What you need to do
Transcribe the listing that follows in full, exactly, and drop its images.

Data shown
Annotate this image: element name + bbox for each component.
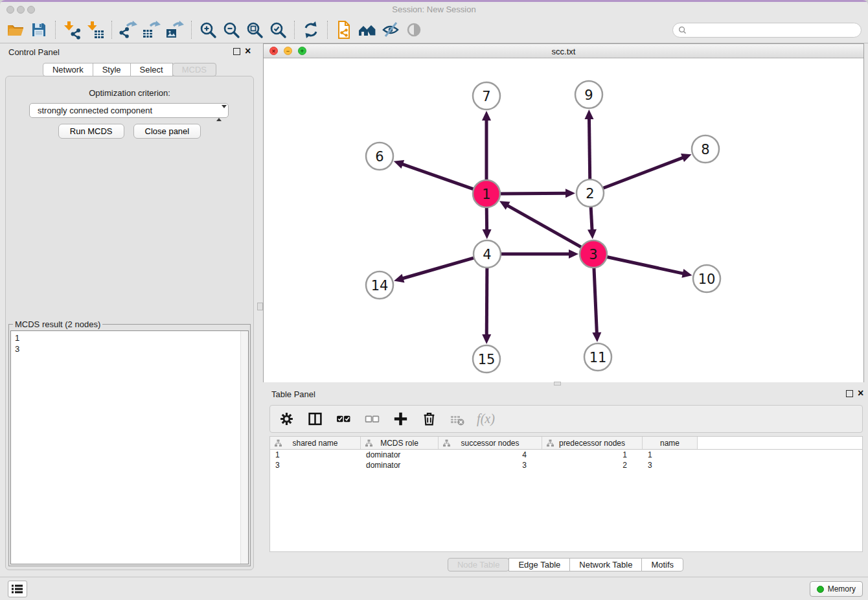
tree-icon <box>274 439 282 447</box>
refresh-layout-icon[interactable] <box>299 19 323 40</box>
task-history-button[interactable] <box>8 581 27 597</box>
hide-selected-icon[interactable] <box>379 19 402 40</box>
vertical-splitter-grip[interactable] <box>257 303 263 310</box>
tab-motifs[interactable]: Motifs <box>641 558 683 571</box>
zoom-out-icon[interactable] <box>220 19 243 40</box>
zoom-selected-icon[interactable] <box>266 19 290 40</box>
toolbar-separator <box>327 21 328 39</box>
node-table: shared name MCDS role successor nodes pr… <box>269 436 863 552</box>
graph-node-10[interactable]: 10 <box>693 265 720 292</box>
duplicate-network-icon[interactable] <box>332 19 356 40</box>
export-table-icon[interactable] <box>140 19 163 40</box>
graph-node-15[interactable]: 15 <box>473 345 500 373</box>
tab-network-table[interactable]: Network Table <box>569 558 642 571</box>
tab-select[interactable]: Select <box>130 63 173 76</box>
export-network-icon[interactable] <box>117 19 140 40</box>
table-header-row: shared name MCDS role successor nodes pr… <box>270 437 862 450</box>
graph-edge-3-10[interactable] <box>606 257 684 273</box>
save-session-icon[interactable] <box>27 19 51 40</box>
column-header-name[interactable]: name <box>643 437 698 449</box>
tab-network[interactable]: Network <box>43 63 93 76</box>
table-options-gear-icon[interactable] <box>275 408 297 430</box>
graph-edge-2-8[interactable] <box>602 157 684 189</box>
graph-edge-3-11[interactable] <box>594 266 597 334</box>
criterion-value: strongly connected component <box>38 106 152 115</box>
close-panel-button[interactable]: Close panel <box>133 124 201 139</box>
graph-node-6[interactable]: 6 <box>366 143 393 170</box>
graph-edge-4-15[interactable] <box>486 266 487 336</box>
column-header-predecessor-nodes[interactable]: predecessor nodes <box>542 437 643 449</box>
import-table-icon[interactable] <box>84 19 107 40</box>
tab-edge-table[interactable]: Edge Table <box>508 558 570 571</box>
window-title: Session: New Session <box>0 5 868 14</box>
deselect-all-icon[interactable] <box>361 408 383 430</box>
column-header-mcds-role[interactable]: MCDS role <box>361 437 439 449</box>
graph-node-8[interactable]: 8 <box>692 135 719 163</box>
tab-mcds[interactable]: MCDS <box>172 63 216 76</box>
graph-edge-2-9[interactable] <box>589 118 589 181</box>
float-panel-icon[interactable] <box>233 48 240 55</box>
mcds-tab-content: Optimization criterion: strongly connect… <box>5 76 254 570</box>
graph-node-9[interactable]: 9 <box>575 81 602 108</box>
tree-icon <box>546 439 554 447</box>
graph-edge-2-3[interactable] <box>591 205 592 231</box>
graph-node-label: 2 <box>586 186 594 202</box>
column-header-successor-nodes[interactable]: successor nodes <box>439 437 542 449</box>
import-network-icon[interactable] <box>60 19 84 40</box>
run-mcds-button[interactable]: Run MCDS <box>58 124 124 139</box>
graph-edge-4-14[interactable] <box>402 257 475 279</box>
graphics-details-icon[interactable] <box>402 19 426 40</box>
search-input[interactable] <box>690 25 856 35</box>
toolbar-separator <box>111 21 112 39</box>
application-window: Session: New Session <box>0 0 868 600</box>
graph-node-label: 8 <box>701 142 709 157</box>
criterion-dropdown[interactable]: strongly connected component <box>29 103 229 118</box>
search-box[interactable] <box>672 23 862 38</box>
control-panel-title: Control Panel <box>8 47 60 57</box>
table-row[interactable]: 3 dominator 3 2 3 <box>270 460 862 470</box>
open-session-icon[interactable] <box>4 19 27 40</box>
add-column-icon[interactable] <box>389 408 411 430</box>
graph-node-3[interactable]: 3 <box>580 240 607 268</box>
graph-node-2[interactable]: 2 <box>577 179 604 207</box>
delete-column-icon[interactable] <box>418 408 440 430</box>
result-scrollbar[interactable] <box>240 331 248 564</box>
function-builder-icon[interactable]: f(x) <box>475 408 497 430</box>
zoom-fit-icon[interactable] <box>243 19 266 40</box>
table-row[interactable]: 1 dominator 4 1 1 <box>270 450 862 460</box>
graph-node-label: 10 <box>698 271 716 287</box>
cell-shared-name: 3 <box>270 461 361 470</box>
graph-node-4[interactable]: 4 <box>474 240 501 268</box>
graph-node-label: 11 <box>589 350 607 365</box>
graph-node-14[interactable]: 14 <box>366 271 393 299</box>
float-table-panel-icon[interactable] <box>846 390 853 397</box>
network-canvas[interactable]: 1234678910111415 <box>264 58 863 382</box>
graph-edge-arrowhead <box>394 160 404 168</box>
graph-node-7[interactable]: 7 <box>473 82 500 110</box>
tab-node-table[interactable]: Node Table <box>448 558 510 571</box>
graph-node-label: 9 <box>584 87 593 103</box>
graph-node-11[interactable]: 11 <box>584 343 611 371</box>
dropdown-chevrons-icon <box>216 106 222 120</box>
network-view-window: × − + scc.txt 1234678910111415 <box>263 43 864 382</box>
close-table-panel-icon[interactable]: × <box>858 387 863 399</box>
graph-edge-1-6[interactable] <box>402 164 475 190</box>
tab-style[interactable]: Style <box>93 63 131 76</box>
column-header-shared-name[interactable]: shared name <box>270 437 361 449</box>
cell-mcds-role: dominator <box>361 461 439 470</box>
select-all-icon[interactable] <box>332 408 354 430</box>
graph-edge-1-2[interactable] <box>499 193 567 194</box>
zoom-in-icon[interactable] <box>196 19 220 40</box>
mcds-result-text[interactable]: 1 3 <box>10 330 249 564</box>
close-panel-icon[interactable]: × <box>245 45 251 57</box>
graph-edge-arrowhead <box>394 274 404 283</box>
first-neighbors-icon[interactable] <box>356 19 379 40</box>
show-columns-icon[interactable] <box>304 408 326 430</box>
graph-edge-3-1[interactable] <box>507 205 582 248</box>
graph-node-1[interactable]: 1 <box>473 180 500 207</box>
export-image-icon[interactable] <box>163 19 187 40</box>
memory-button[interactable]: Memory <box>810 581 863 597</box>
network-window-titlebar[interactable]: × − + scc.txt <box>264 44 863 58</box>
delete-table-icon[interactable] <box>446 408 468 430</box>
graph-node-label: 6 <box>375 149 383 165</box>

Exercise response
Annotate this image: element name + bbox for each component.
tree-icon <box>274 439 282 447</box>
refresh-layout-icon[interactable] <box>299 19 323 40</box>
task-history-button[interactable] <box>8 581 27 597</box>
hide-selected-icon[interactable] <box>379 19 402 40</box>
vertical-splitter-grip[interactable] <box>257 303 263 310</box>
tab-motifs[interactable]: Motifs <box>641 558 683 571</box>
zoom-out-icon[interactable] <box>220 19 243 40</box>
zoom-selected-icon[interactable] <box>266 19 290 40</box>
toolbar-separator <box>327 21 328 39</box>
node-table: shared name MCDS role successor nodes pr… <box>269 436 863 552</box>
graph-node-10[interactable]: 10 <box>693 265 720 292</box>
duplicate-network-icon[interactable] <box>332 19 356 40</box>
export-table-icon[interactable] <box>140 19 163 40</box>
graph-node-15[interactable]: 15 <box>473 345 500 373</box>
tab-network-table[interactable]: Network Table <box>569 558 642 571</box>
tab-select[interactable]: Select <box>130 63 173 76</box>
export-network-icon[interactable] <box>117 19 140 40</box>
table-header-row: shared name MCDS role successor nodes pr… <box>270 437 862 450</box>
graph-edge-3-10[interactable] <box>606 257 684 273</box>
save-session-icon[interactable] <box>27 19 51 40</box>
column-header-name[interactable]: name <box>643 437 698 449</box>
tab-network[interactable]: Network <box>43 63 93 76</box>
table-options-gear-icon[interactable] <box>275 408 297 430</box>
graph-edge-2-8[interactable] <box>602 157 684 189</box>
graph-edge-3-11[interactable] <box>594 266 597 334</box>
criterion-value: strongly connected component <box>38 106 152 115</box>
close-panel-button[interactable]: Close panel <box>133 124 201 139</box>
graph-node-6[interactable]: 6 <box>366 143 393 170</box>
graph-edge-4-15[interactable] <box>486 266 487 336</box>
column-header-predecessor-nodes[interactable]: predecessor nodes <box>542 437 643 449</box>
import-table-icon[interactable] <box>84 19 107 40</box>
tab-edge-table[interactable]: Edge Table <box>508 558 570 571</box>
window-title: Session: New Session <box>0 5 868 14</box>
deselect-all-icon[interactable] <box>361 408 383 430</box>
column-header-mcds-role[interactable]: MCDS role <box>361 437 439 449</box>
graph-node-8[interactable]: 8 <box>692 135 719 163</box>
tab-mcds[interactable]: MCDS <box>172 63 216 76</box>
graph-edge-2-9[interactable] <box>589 118 589 181</box>
float-panel-icon[interactable] <box>233 48 240 55</box>
mcds-tab-content: Optimization criterion: strongly connect… <box>5 76 254 570</box>
graph-node-9[interactable]: 9 <box>575 81 602 108</box>
tree-icon <box>546 439 554 447</box>
graph-edge-2-3[interactable] <box>591 205 592 231</box>
graph-node-label: 2 <box>586 186 594 202</box>
column-header-successor-nodes[interactable]: successor nodes <box>439 437 542 449</box>
import-network-icon[interactable] <box>60 19 84 40</box>
run-mcds-button[interactable]: Run MCDS <box>58 124 124 139</box>
graph-edge-4-14[interactable] <box>402 257 475 279</box>
graphics-details-icon[interactable] <box>402 19 426 40</box>
search-input[interactable] <box>690 25 856 35</box>
toolbar-separator <box>111 21 112 39</box>
application-window: Session: New Session <box>0 0 868 600</box>
graph-node-label: 8 <box>701 142 709 157</box>
criterion-dropdown[interactable]: strongly connected component <box>29 103 229 118</box>
search-box[interactable] <box>672 23 862 38</box>
control-panel-title: Control Panel <box>8 47 60 57</box>
table-row[interactable]: 3 dominator 3 2 3 <box>270 460 862 470</box>
open-session-icon[interactable] <box>4 19 27 40</box>
add-column-icon[interactable] <box>389 408 411 430</box>
graph-node-3[interactable]: 3 <box>580 240 607 268</box>
graph-node-2[interactable]: 2 <box>577 179 604 207</box>
delete-column-icon[interactable] <box>418 408 440 430</box>
result-scrollbar[interactable] <box>240 331 248 564</box>
function-builder-icon[interactable]: f(x) <box>475 408 497 430</box>
zoom-fit-icon[interactable] <box>243 19 266 40</box>
table-row[interactable]: 1 dominator 4 1 1 <box>270 450 862 460</box>
graph-node-label: 10 <box>698 271 716 287</box>
cell-shared-name: 3 <box>270 461 361 470</box>
graph-node-4[interactable]: 4 <box>474 240 501 268</box>
graph-node-label: 11 <box>589 350 607 365</box>
graph-node-14[interactable]: 14 <box>366 271 393 299</box>
float-table-panel-icon[interactable] <box>846 390 853 397</box>
network-canvas[interactable]: 1234678910111415 <box>264 58 863 382</box>
graph-edge-arrowhead <box>394 160 404 168</box>
graph-node-7[interactable]: 7 <box>473 82 500 110</box>
tab-node-table[interactable]: Node Table <box>448 558 510 571</box>
graph-node-label: 9 <box>584 87 593 103</box>
graph-node-11[interactable]: 11 <box>584 343 611 371</box>
dropdown-chevrons-icon <box>216 106 222 120</box>
network-view-window: × − + scc.txt 1234678910111415 <box>263 43 864 382</box>
close-table-panel-icon[interactable]: × <box>858 387 863 399</box>
graph-edge-1-6[interactable] <box>402 164 475 190</box>
tab-style[interactable]: Style <box>93 63 131 76</box>
column-header-shared-name[interactable]: shared name <box>270 437 361 449</box>
cell-mcds-role: dominator <box>361 461 439 470</box>
select-all-icon[interactable] <box>332 408 354 430</box>
graph-edge-1-2[interactable] <box>499 193 567 194</box>
zoom-in-icon[interactable] <box>196 19 220 40</box>
mcds-result-text[interactable]: 1 3 <box>10 330 249 564</box>
close-panel-icon[interactable]: × <box>245 45 251 57</box>
graph-edge-arrowhead <box>394 274 404 283</box>
first-neighbors-icon[interactable] <box>356 19 379 40</box>
show-columns-icon[interactable] <box>304 408 326 430</box>
graph-edge-3-1[interactable] <box>507 205 582 248</box>
graph-node-1[interactable]: 1 <box>473 180 500 207</box>
export-image-icon[interactable] <box>163 19 187 40</box>
memory-button[interactable]: Memory <box>810 581 863 597</box>
network-window-titlebar[interactable]: × − + scc.txt <box>264 44 863 58</box>
delete-table-icon[interactable] <box>446 408 468 430</box>
graph-node-label: 6 <box>375 149 383 165</box>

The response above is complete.